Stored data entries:
-- Opening Marker --

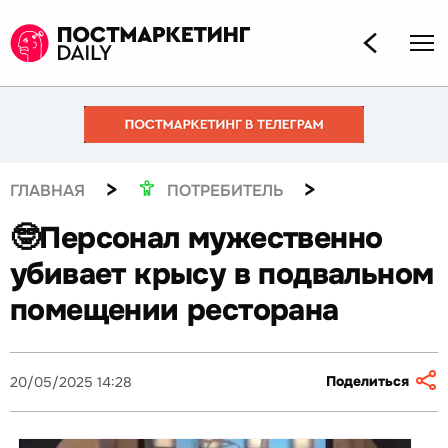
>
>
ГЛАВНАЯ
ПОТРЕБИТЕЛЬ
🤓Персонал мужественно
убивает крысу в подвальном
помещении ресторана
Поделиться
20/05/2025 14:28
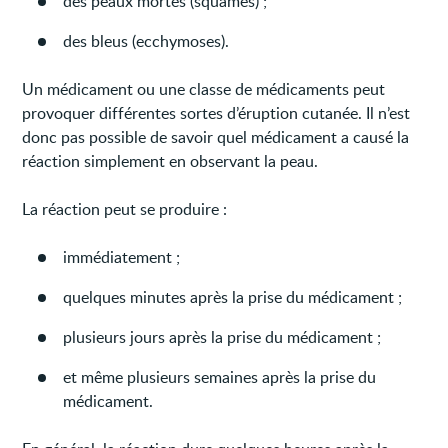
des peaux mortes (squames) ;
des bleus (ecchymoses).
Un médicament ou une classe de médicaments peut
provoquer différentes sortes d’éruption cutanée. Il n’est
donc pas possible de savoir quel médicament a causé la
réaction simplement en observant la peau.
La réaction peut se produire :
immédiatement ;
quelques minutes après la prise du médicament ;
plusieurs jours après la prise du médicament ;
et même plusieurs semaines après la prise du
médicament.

-- Closing Marker --
-- Opening Marker --

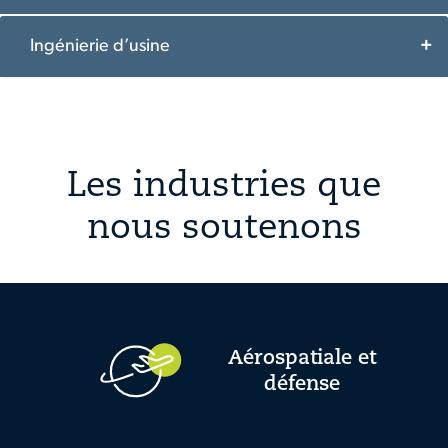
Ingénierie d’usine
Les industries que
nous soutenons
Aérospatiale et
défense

-- Closing Marker --

→ **TASK**
Each line in the entries above, starting at the line with "immédiatement ;" and ending at the line with "médicament.", is to be printed exactly, and only those lines.

→ **RESPONSE TO THIS TASK**
immédiatement ;
quelques minutes après la prise du médicament ;
plusieurs jours après la prise du médicament ;
et même plusieurs semaines après la prise du
médicament.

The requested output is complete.